- **REQUIRED ACTION**: Transcribe every record without leaving anything out or changing a word.

- **RECORDS TO USE**:
════════

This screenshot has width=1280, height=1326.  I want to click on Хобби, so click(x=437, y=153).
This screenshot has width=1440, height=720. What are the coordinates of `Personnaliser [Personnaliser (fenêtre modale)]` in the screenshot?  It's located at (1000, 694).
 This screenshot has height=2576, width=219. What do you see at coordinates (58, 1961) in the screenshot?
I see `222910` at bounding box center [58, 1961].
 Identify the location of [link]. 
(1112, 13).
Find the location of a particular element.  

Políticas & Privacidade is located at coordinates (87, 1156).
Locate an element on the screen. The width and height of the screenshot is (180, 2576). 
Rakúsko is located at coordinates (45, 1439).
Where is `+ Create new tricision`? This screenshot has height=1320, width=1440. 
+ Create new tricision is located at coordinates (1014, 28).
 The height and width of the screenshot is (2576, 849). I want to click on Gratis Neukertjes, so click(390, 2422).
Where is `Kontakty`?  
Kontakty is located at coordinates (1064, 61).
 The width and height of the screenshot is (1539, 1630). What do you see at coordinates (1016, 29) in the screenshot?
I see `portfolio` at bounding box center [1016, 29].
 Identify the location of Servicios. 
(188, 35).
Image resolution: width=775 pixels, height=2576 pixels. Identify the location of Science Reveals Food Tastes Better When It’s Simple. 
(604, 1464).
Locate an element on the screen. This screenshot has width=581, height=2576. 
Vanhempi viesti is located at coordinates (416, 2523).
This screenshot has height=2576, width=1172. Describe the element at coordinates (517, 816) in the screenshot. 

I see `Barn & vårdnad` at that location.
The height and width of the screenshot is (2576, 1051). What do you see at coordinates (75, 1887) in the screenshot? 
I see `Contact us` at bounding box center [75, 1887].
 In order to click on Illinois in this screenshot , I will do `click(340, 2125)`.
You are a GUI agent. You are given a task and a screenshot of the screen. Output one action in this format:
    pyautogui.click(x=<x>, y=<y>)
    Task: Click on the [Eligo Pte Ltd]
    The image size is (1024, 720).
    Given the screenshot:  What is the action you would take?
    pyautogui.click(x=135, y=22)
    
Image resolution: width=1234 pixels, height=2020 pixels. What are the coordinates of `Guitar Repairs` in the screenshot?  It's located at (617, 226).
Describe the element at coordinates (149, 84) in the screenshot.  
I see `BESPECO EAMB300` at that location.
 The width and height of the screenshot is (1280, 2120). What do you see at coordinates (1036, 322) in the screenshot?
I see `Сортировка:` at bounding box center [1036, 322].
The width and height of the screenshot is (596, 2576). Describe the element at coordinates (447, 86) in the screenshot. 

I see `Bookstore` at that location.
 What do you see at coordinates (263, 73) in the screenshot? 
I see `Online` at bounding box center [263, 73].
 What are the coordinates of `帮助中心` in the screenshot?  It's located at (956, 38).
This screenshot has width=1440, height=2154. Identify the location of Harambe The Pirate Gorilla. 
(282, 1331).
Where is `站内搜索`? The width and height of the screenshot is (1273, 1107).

════════

- **EXERCISE RESULT**:
This screenshot has width=1280, height=1326.  I want to click on Хобби, so click(x=437, y=153).
This screenshot has width=1440, height=720. What are the coordinates of `Personnaliser [Personnaliser (fenêtre modale)]` in the screenshot?  It's located at (1000, 694).
 This screenshot has height=2576, width=219. What do you see at coordinates (58, 1961) in the screenshot?
I see `222910` at bounding box center [58, 1961].
 Identify the location of [link]. 
(1112, 13).
Find the location of a particular element.  

Políticas & Privacidade is located at coordinates (87, 1156).
Locate an element on the screen. The width and height of the screenshot is (180, 2576). 
Rakúsko is located at coordinates (45, 1439).
Where is `+ Create new tricision`? This screenshot has height=1320, width=1440. 
+ Create new tricision is located at coordinates (1014, 28).
 The height and width of the screenshot is (2576, 849). I want to click on Gratis Neukertjes, so click(390, 2422).
Where is `Kontakty`?  
Kontakty is located at coordinates (1064, 61).
 The width and height of the screenshot is (1539, 1630). What do you see at coordinates (1016, 29) in the screenshot?
I see `portfolio` at bounding box center [1016, 29].
 Identify the location of Servicios. 
(188, 35).
Image resolution: width=775 pixels, height=2576 pixels. Identify the location of Science Reveals Food Tastes Better When It’s Simple. 
(604, 1464).
Locate an element on the screen. This screenshot has width=581, height=2576. 
Vanhempi viesti is located at coordinates (416, 2523).
This screenshot has height=2576, width=1172. Describe the element at coordinates (517, 816) in the screenshot. 

I see `Barn & vårdnad` at that location.
The height and width of the screenshot is (2576, 1051). What do you see at coordinates (75, 1887) in the screenshot? 
I see `Contact us` at bounding box center [75, 1887].
 In order to click on Illinois in this screenshot , I will do `click(340, 2125)`.
You are a GUI agent. You are given a task and a screenshot of the screen. Output one action in this format:
    pyautogui.click(x=<x>, y=<y>)
    Task: Click on the [Eligo Pte Ltd]
    The image size is (1024, 720).
    Given the screenshot:  What is the action you would take?
    pyautogui.click(x=135, y=22)
    
Image resolution: width=1234 pixels, height=2020 pixels. What are the coordinates of `Guitar Repairs` in the screenshot?  It's located at (617, 226).
Describe the element at coordinates (149, 84) in the screenshot.  
I see `BESPECO EAMB300` at that location.
 The width and height of the screenshot is (1280, 2120). What do you see at coordinates (1036, 322) in the screenshot?
I see `Сортировка:` at bounding box center [1036, 322].
The width and height of the screenshot is (596, 2576). Describe the element at coordinates (447, 86) in the screenshot. 

I see `Bookstore` at that location.
 What do you see at coordinates (263, 73) in the screenshot? 
I see `Online` at bounding box center [263, 73].
 What are the coordinates of `帮助中心` in the screenshot?  It's located at (956, 38).
This screenshot has width=1440, height=2154. Identify the location of Harambe The Pirate Gorilla. 
(282, 1331).
Where is `站内搜索`? The width and height of the screenshot is (1273, 1107).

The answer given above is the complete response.